Porta entreaberta



Samuel passou a toalha no rosto, pestanejou, franziu a sobrancelha, suspirou e olhou em volta. O banheiro completamente metálico exibia suas várias facetas. Ele jogou a toalha no suporte, que logo ajustou o pano e soltou um jato de vapor, deixando-o seco.

Uma gota de suor caiu no chão. Sem perceber o líquido, Samuel pisou-o, escorregando e acertando o meio da canela no balcão do banheiro. Ele logo lançou mão do aerossol, mas não gemeu. Olho seco.

Não disse qualquer palavra. Ao sair, Samuel bateu a porta do banheiro maquinalmente. A porta colidiu com o trinco e ficou entreaberta. Uma corrente de ar deixou a porta arreganhada.

No quarto, depois de se vestir, Samuel se observou no espelho e checou o metabolismo no aparelho. Samuel saiu. Jogou a porta do quarto no trinco, mas a porta ficou semiaberta.

Na banca, os monitores exibiam os últimos índices do mercado e da vida social. Índices.
Samuel tomou o táxi e digitou o endereço. O carro seguiu.

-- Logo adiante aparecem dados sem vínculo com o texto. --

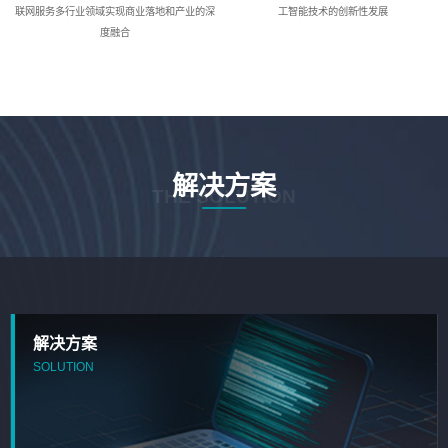
联网服务多行业领域实现商业落地和产业的深
工智能技术的创新性发展
度融合
解决方案
THE SOLUTION
解决方案
SOLUTION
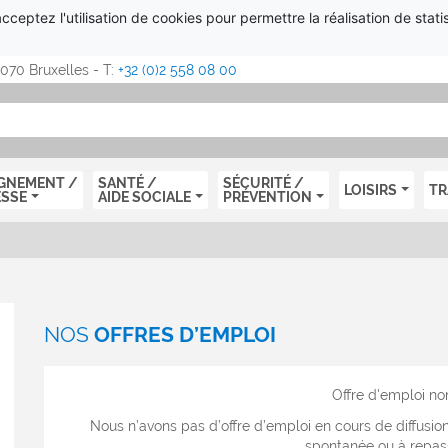
ceptez l'utilisation de cookies pour permettre la réalisation de statis
1070 Bruxelles - T:
+32 (0)2 558 08 00
P
D
P
GNEMENT /
SANTÉ /
SÉCURITÉ /
LOISIRS
TR
ESSE
AIDE SOCIALE
PRÉVENTION
NOS
OFFRES D’EMPLOI
Offre d'emploi no
Nous n’avons pas d’offre d’emploi en cours de diffusio
spontanée ou à repass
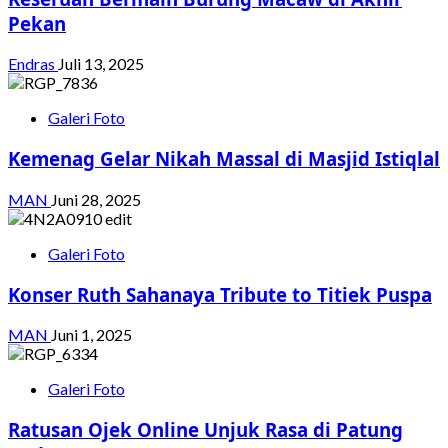
Pekan
Endras
Juli 13, 2025
Galeri Foto
Kemenag Gelar Nikah Massal di Masjid Istiqlal
MAN
Juni 28, 2025
Galeri Foto
Konser Ruth Sahanaya Tribute to Titiek Puspa
MAN
Juni 1, 2025
Galeri Foto
Ratusan Ojek Online Unjuk Rasa di Patung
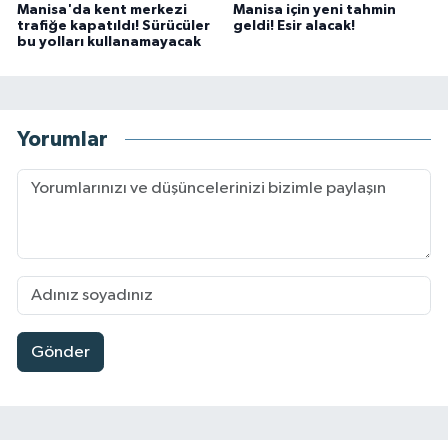
Manisa'da kent merkezi
Manisa için yeni tahmin
trafiğe kapatıldı! Sürücüler
geldi! Esir alacak!
bu yolları kullanamayacak
Yorumlar
Gönder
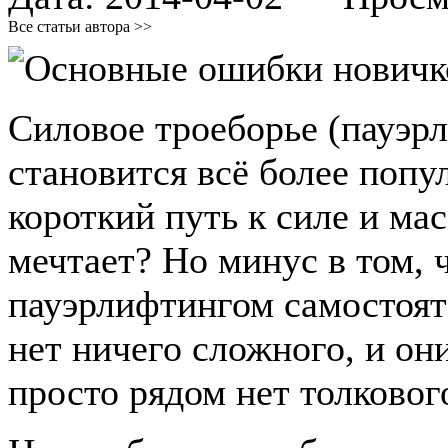
Все статьи автора >>
Силовое троеборье (пауэр
становится всё более попу
короткий путь к силе и мас
мечтает? Но минус в том, 
пауэрлифтингом самостоят
нет ничего сложного, и он
просто рядом нет толковог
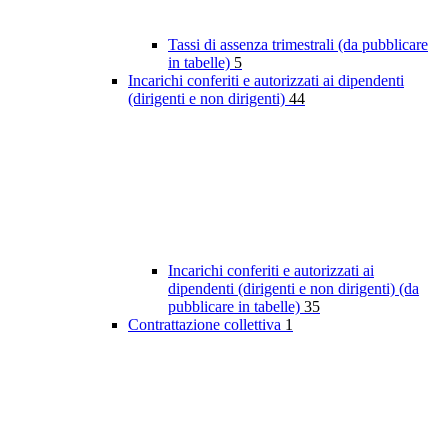
Tassi di assenza trimestrali (da pubblicare
in tabelle)
5
Incarichi conferiti e autorizzati ai dipendenti
(dirigenti e non dirigenti)
44
Incarichi conferiti e autorizzati ai
dipendenti (dirigenti e non dirigenti) (da
pubblicare in tabelle)
35
Contrattazione collettiva
1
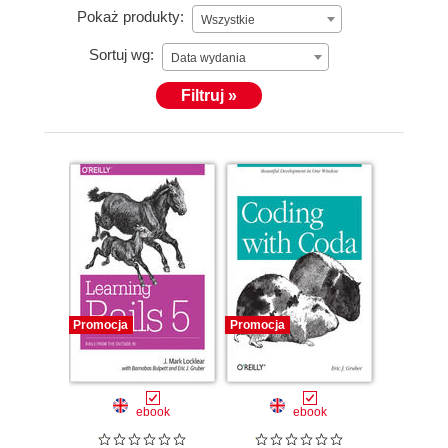
Pokaż produkty:
Wszystkie
Sortuj wg:
Data wydania
Filtruj »
Promocja
Promocja
ebook
ebook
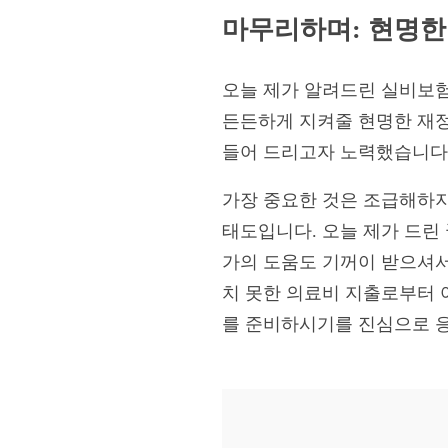
마무리하며: 현명한
오늘 제가 알려드린 실비보험
든든하게 지켜줄 현명한 재정
들어 드리고자 노력했습니다
가장 중요한 것은 조급해하지
태도입니다. 오늘 제가 드
가의 도움도 기꺼이 받으셔
치 못한 의료비 지출로부터 
를 준비하시기를 진심으로 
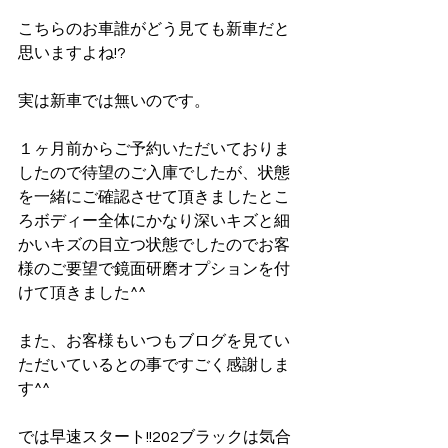
こちらのお車誰がどう見ても新車だと
思いますよね!?
実は新車では無いのです。
１ヶ月前からご予約いただいておりま
したので待望のご入庫でしたが、状態
を一緒にご確認させて頂きましたとこ
ろボディー全体にかなり深いキズと細
かいキズの目立つ状態でしたのでお客
様のご要望で鏡面研磨オプションを付
けて頂きました^^
また、お客様もいつもブログを見てい
ただいているとの事ですごく感謝しま
す^^
では早速スタート!!202ブラックは気合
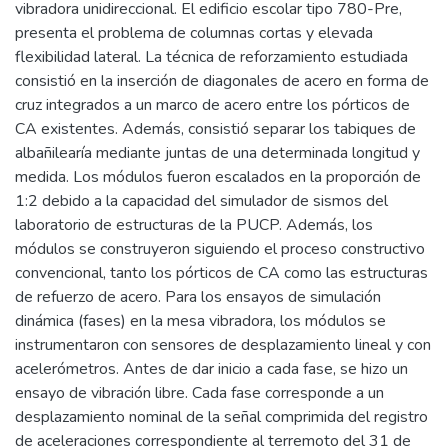
vibradora unidireccional. El edificio escolar tipo 780-Pre,
presenta el problema de columnas cortas y elevada
flexibilidad lateral. La técnica de reforzamiento estudiada
consistió en la inserción de diagonales de acero en forma de
cruz integrados a un marco de acero entre los pórticos de
CA existentes. Además, consistió separar los tabiques de
albañilearía mediante juntas de una determinada longitud y
medida. Los módulos fueron escalados en la proporción de
1:2 debido a la capacidad del simulador de sismos del
laboratorio de estructuras de la PUCP. Además, los
módulos se construyeron siguiendo el proceso constructivo
convencional, tanto los pórticos de CA como las estructuras
de refuerzo de acero. Para los ensayos de simulación
dinámica (fases) en la mesa vibradora, los módulos se
instrumentaron con sensores de desplazamiento lineal y con
acelerómetros. Antes de dar inicio a cada fase, se hizo un
ensayo de vibración libre. Cada fase corresponde a un
desplazamiento nominal de la señal comprimida del registro
de aceleraciones correspondiente al terremoto del 31 de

Nosso ser humano vestiu a boina de sensores e fechou os olhos. Ficou em silêncio por algumas horas, mas o ar-condicionado tocou a canela escoriada de Samuel em um determinado momento.

Ele surtou, tendo um espasmo e acertando a interface do carro. A porta se abriu e uma leve descarga elétrica o expulsou do veículo. Samuel levantou atônito, encurvado.

Complexado, ele bateu a porta do carro, mesmo sem precisar fazê-lo. A porta, entretanto, apesar do mecanismo, não fechou. Permaneceu entreaberta até não sei onde e quando.

Um vento estranho rondava a megalópole naquela tarde soturna. Samuel retirou a boina elétrica, abriu a maleta, mas não encontrou nada.

Do bolso da camisa, ele tirou um colírio, jogou nos olhos e depois tomou um comprimido. Samuel estava Sozinho. Não sabia em que bairro estava, talvez estivesse na zona periférica noroeste.

Rodopiou no próprio eixo. Com um estímulo súbito, Samuel sentiu todos os pontos do seu corpo doer. E foi só por um instante. A canela latejou mais forte. Logo, o efeito do comprimido passou. Uma secreção saiu pelo terminal, no pulso.

Naquele rápido surto de dor alucinante, Samuel se deu conta de que estava perdido, aquém dos limites do mapa virtual. Ele pestanejou quatro vezes, lentamente. Por cima dos prédios, os espectros das redes sociais luziam solitários. As ruas ermas. Samuel havia descido de um carro.

Passos sonoros dos sapatos sociais. Havia um beco entre as ruas. No fim do beco, uma última porta semicerrada. No chão, um cigarro fumado até a metade, a coluna de fumo subia silenciosamente da ponta de fogo.

Caído, desconectado, junto à porta, um corpo. Um suicida de morte clandestinamente dolorosa. Samuel se aproximou do corpo. No bolso do defunto, um bilhete: Fui meu único amigo.

Havia, ainda, no beco acinzentado uma lata de lixo. Samuel olhou por cima. Páginas abertas. Um vento tímido folheava os livros. Quatro títulos de muitas cores.

Samuel se despiu das roupas e equipamentos. Não tinha muito tempo. Estourou uma espinha no ombro. Fechou a porta próxima, os livros e os olhos do morto. Samuel chorou suas lágrimas.